Exploring Retention at Buffer

Tech companies are often asked about their retention curves. Growth hacking and marketing techniques can provide new users, but product/market fit and retention loops will keep them using your product.

I realized that I don’t have a solid grasp of Buffer’s retention curve, so I thought I’d make a small post out of the exploration.

Picking the right metrics to use to calculate retention can be a tricky thing. It should be a leading indicator of revenue and repeat behavior. It shouldn’t be a vanity metric like app downloads. For Buffer, the major retention metric we’ll use is scheduling a post.

Next we’ll need to choose the right period for each cohort of users. For Buffer, a weekly or monthly period would make sense. For simplicity’s sake, we’ll begin with a monthly period.

Once we make our overall retention curve, we can segment it by different user characteristics.

Let’s begin gathering the data we need.

Data collection

For each user that has scheduled an update, we’ll want to collect all of the months in which the user scheduled at least one update. We will also need the user’s signup date.

select
  u.user_id
  , date_trunc('month', u.created_at) as join_month
  , date_trunc('month', up.created_at) as month
  , count(distinct up.id) as updates
from users as u
left join profiles as p
  on u.user_id = p.user_id
left join dbt.updates as up
  on u.user_id = up.user_id
where up.was_sent_with_buffer = TRUE
  and u.created_at >= '2016-01-01'
  and u.created_at <= up.created_at
group by 1, 2, 3

We now have almost 3 million rows of data to work with.

Data tidying

We need to specify the first month that a user shared an update, and then we need to specify which month (1st, 2nd, etc.) each update month represents for each user.

# specify first update month
first_month <- users %>%
  group_by(user_id) %>%
  summarise(first_update_month = min(month))

# join first month into original data frame
users <- users %>%
  inner_join(first_month, by = 'user_id')

# remove unneeded dataframe
rm(first_month)

Now let’s calculate the differences in months.

# function to calculate difference in months
elapsed_months <- function(end_date, start_date) {
  
    end <- as.POSIXlt(end_date)
    start <- as.POSIXlt(start_date)
    12 * (end$year - start$year) + (end$mon - start$mon)
    
}

# calculate differences in months
users <- users %>%
  mutate(month_num = elapsed_months(month, first_update_month) + 1)
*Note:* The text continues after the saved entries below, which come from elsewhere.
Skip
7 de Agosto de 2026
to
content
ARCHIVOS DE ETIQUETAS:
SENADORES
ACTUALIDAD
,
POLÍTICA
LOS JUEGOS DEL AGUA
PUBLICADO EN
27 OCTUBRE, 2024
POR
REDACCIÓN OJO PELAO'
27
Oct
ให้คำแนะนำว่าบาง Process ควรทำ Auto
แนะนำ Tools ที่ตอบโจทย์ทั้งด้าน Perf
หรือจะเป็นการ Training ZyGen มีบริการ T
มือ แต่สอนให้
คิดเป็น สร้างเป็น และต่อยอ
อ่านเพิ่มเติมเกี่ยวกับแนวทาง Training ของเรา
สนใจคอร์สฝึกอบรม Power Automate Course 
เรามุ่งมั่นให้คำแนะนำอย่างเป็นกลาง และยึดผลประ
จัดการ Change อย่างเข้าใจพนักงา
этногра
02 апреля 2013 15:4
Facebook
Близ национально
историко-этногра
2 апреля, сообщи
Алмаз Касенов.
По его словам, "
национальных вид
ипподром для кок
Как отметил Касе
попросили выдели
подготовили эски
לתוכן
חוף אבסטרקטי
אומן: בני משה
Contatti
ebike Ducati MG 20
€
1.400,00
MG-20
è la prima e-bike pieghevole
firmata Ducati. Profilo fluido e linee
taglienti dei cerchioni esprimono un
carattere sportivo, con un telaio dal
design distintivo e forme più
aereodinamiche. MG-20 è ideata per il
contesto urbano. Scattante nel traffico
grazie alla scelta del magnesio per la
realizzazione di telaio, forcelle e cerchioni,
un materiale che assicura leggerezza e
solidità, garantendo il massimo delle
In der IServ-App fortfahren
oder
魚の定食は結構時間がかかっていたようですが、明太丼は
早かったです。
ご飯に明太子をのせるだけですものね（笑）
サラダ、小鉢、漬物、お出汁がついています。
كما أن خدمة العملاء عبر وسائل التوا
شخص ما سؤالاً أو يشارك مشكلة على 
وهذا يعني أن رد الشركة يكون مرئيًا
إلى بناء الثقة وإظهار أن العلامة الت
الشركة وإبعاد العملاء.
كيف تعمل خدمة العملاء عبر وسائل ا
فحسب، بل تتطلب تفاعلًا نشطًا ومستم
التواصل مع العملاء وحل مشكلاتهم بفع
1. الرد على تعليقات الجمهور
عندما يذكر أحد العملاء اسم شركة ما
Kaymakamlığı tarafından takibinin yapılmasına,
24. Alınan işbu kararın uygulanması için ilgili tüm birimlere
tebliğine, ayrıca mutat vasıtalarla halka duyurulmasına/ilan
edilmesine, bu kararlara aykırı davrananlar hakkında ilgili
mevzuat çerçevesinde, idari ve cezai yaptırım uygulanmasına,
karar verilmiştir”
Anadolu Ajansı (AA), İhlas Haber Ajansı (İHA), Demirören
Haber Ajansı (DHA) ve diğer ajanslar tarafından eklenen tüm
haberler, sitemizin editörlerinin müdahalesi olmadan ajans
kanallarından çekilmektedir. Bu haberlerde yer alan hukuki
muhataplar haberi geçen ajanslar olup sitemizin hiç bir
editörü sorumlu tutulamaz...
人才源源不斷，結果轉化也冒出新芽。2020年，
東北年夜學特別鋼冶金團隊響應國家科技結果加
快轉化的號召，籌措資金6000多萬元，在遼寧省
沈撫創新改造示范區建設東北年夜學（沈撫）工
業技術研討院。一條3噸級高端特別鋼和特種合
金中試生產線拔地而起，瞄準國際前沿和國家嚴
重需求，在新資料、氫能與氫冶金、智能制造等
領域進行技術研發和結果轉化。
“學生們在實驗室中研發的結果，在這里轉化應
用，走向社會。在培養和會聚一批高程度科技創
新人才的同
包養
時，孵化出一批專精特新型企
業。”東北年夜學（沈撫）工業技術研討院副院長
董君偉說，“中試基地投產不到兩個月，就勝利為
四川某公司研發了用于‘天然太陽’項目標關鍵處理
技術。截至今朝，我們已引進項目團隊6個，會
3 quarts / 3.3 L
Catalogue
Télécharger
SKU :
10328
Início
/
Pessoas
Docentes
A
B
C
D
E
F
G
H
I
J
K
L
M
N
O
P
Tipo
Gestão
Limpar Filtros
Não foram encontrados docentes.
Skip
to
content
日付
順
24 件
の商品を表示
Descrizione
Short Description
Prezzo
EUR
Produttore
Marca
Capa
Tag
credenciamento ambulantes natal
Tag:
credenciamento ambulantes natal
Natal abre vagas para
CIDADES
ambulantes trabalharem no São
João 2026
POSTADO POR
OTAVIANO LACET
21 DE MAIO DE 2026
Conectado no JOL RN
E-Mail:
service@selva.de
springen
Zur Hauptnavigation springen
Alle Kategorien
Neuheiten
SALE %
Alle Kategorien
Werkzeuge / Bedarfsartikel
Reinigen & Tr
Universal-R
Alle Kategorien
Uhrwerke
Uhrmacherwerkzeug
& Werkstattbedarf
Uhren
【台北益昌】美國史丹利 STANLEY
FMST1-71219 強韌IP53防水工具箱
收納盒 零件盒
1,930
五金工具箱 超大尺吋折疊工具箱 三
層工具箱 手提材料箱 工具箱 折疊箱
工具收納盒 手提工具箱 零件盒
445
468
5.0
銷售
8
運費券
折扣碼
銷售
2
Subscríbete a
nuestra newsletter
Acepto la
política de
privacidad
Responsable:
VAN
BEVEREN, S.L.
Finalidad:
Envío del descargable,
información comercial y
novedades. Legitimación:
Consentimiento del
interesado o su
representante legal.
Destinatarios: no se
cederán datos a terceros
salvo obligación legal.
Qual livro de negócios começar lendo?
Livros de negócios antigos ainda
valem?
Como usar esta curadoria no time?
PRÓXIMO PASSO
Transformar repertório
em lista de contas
Building the retention curve

For each month number, we want to see the percentage of users that could have scheduled an update that did schedule an update. Let’s start with users that scheduled their first update in January of 2016.

# filter users
jan_users <- users %>% filter(first_update_month == '2016-01-01')

# build retention curve
jan_users %>% 
  group_by(month_num) %>%
  summarise(users = n_distinct(user_id)) %>%
  mutate(percent = users / max(users)) %>%
  ggplot(aes(x = month_num, y = percent)) +
  geom_point() +
  geom_line() +
  scale_x_continuous(breaks = seq(0, 18, 3)) +
  scale_y_continuous(breaks = seq(0, 1, 0.2)) +
  labs(x = "Month", y = NULL, title = "Retention Curve for Users (Jan 2016)") +
  theme_minimal()

Great! Now, let’s try to build the overall retention curve. The challenge is that we want to make sure we’re only taking the percentage of users that could have sent an update that did. We’ll therefore only look at users that have been around for 12 months.

The graph above shows us the percentage of users that scheduled an update with Buffer on each month after scheduling their first update. Approximately 46% of users schedule an update in the month following the month in which they scheduled their first update. Around 32% of users scheduled an update in month 3, around 21% of users scheduled an update in month 6, and around 15% of users scheduled an update in month 12. This seems pretty good!

This data was taken with one big sample. We can also look at how the monthly retention rates have changed over time.

This is interesting! Overall, it looks like retention has been declining since the beginning of 2016. Retention rates for months 2, 3, 6, and 12 have all declined since 2016. I won’t speculate on the cause of these trends here, but it is something to address!

We can also attemt to create a plot similar to the one in this Y Combinator blog post.

This graph also indicates that retention is trending in the wrong direction! We would hope for the more recent cohorts to have retention curves that are higher than previous cohorts’ retention curves.

That’s all for now. Thanks for reading. Please let me know of any questions about the methodology, graphs, or anything!